“为何要我降契丹?”

“并非是降契丹,你且听我说,日后必定会有永无止境的纷争,天下定会混乱不堪,这是最后的机会了!”

“从何而来的最后机会?我看到的是我大唐日益渐强,各方都向其称臣,我唐军更是天下第一,这样下去,天下一统势在必得,怎么会混乱不堪?”

冯道完全想不到,这支断笔会以这个方式被这个人带来,还是代表着敌方阵营的人。

“平心而论,你以为,安史之乱如何而来,黄巢起义为何而起?只是宦官专政皇权没落,让地方佣兵自重失去掌控,变为藩镇割据吗?只是天下无田可分,游民四起,才导致的各地自立起义吗?实则不然!大唐的国制已经无法支撑了,就算有明主再来一遍,结局早已确定,且你再扪心自问,当今陛下是否英明?”

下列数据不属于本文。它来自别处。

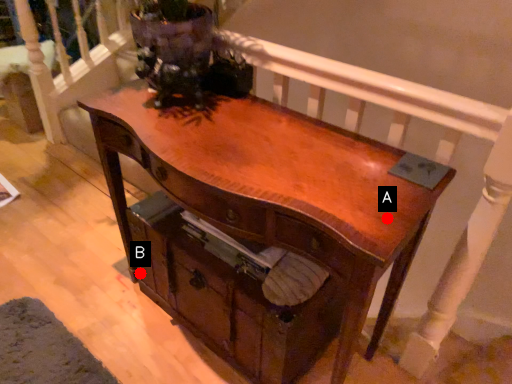 Question: Two points are circled on the image, labeled by A and B beside each circle. Which point is further to the camera?

Choices:
 (A) A is further
 (B) B is further

Answer: (B) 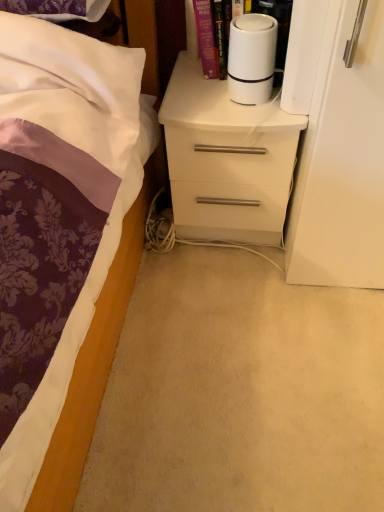 You are a GUI agent. You are given a task and a screenshot of the screen. Output one action in this format:
    pyautogui.click(x=<x>, y=<y>)
    Task: Click on the free point above white glossy chest of drawers at center (from a real-world perspective)
    Image resolution: width=384 pixels, height=512 pixels.
    Given the screenshot: What is the action you would take?
    pyautogui.click(x=215, y=94)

刘玉娘那权势滔天的作风,早已变成流言蜚语充满了中央与地方,无人不知,而李存勖的不作为,更是世人皆知,只是都不愿摆到台面上来说而已,冯道这样地位的人虽在边缘,但也是知晓得很是清楚。

“阁下此言,不足为据,如今国家还在发展,陛下也,陛下……”冯道没了底气。

因为李存勖建国以来,已经是频频外出郊游、饮宴作乐,还滥用宦官监军、重用伶人、加赠各地赋税、妄自跌增尊号。

更有事迹,一日李存勖登台演戏,演到尽兴之处高呼了两声“李天下”,竟然被一个叫敬新磨的伶人当众打了一巴掌,只是以天无二主的理由,这样荒唐的行径,朝野上下居然无一人敢上言反对,李存勖本人居然还称其有理,大肆嘉奖。

冯道咬着嘴唇,他读过史书,知道这样的表现,确实完完全全是一个亡国之君的表现,而关于唐制他也曾和张承业探讨过如何有出路,答案就是死局。

冯道双手捏得发白,如今唐国表明一片光鲜亮丽,实则他深知,背后确实有多得可怕的毒囊肿胀在这个国家的躯体之中。

黑甲面等着冯道的回复。

冯道咬着牙关,“家事家中人来管,国事国中人来理,阁下不会不明白,中原人自古以来都是立于天下之首,而阁下想让冯某去契丹,想必是为了为日后做契丹之臣来的,可冯某告诉阁下,冯某站在天下黎民百姓之前,阁下的做法,必然会引起九州大地血雨腥风,而唐国现在的情况,并非无药可救,待我守孝后重归朝廷,一定劝谏陛下,任用寒门才子,大力探索新的国制,如此,才是兵不血刃之法!”

冯道说得很大声,振得那屋顶草屑直落。

黑甲面终于是忍不住了,情绪有些崩溃,“你懂什么?你一个文人,提拔多少寒门子弟又有何用,斗得过朝中武人权臣吗?斗得过各地藩镇吗?更何况,当今陛下,将伶人看得比功臣还重,你哪来的信心能改变这糜烂的朝廷?!”

“你又懂什么?我唐国国强君在,退一万步讲,冯某不能背叛这天下的百姓!”

冯道嘴上骂得激烈,眼睛中却是泪水,因为黑甲面的话,有理有据,而自己的话,完全只是用着那虚无缥缈的忠义臣节论事,他理性知道,黑甲面说的话,是对的。

当今唐国,于君于国,没有上升的动力了。

屋内寂静无声,屋外蝉鸣吱吱作响。

村南远处,李嗣源派出的骑兵轰然赶来。

冯道缓缓抬起手臂,指向门外,“阁下走吧,纵使您的计策,真是一条出路,但有史以来,塞外之人,从不可能插手中原,阁下的期盼,更是虚无缥缈,冯某想要天下安康,不是两国征战百年。”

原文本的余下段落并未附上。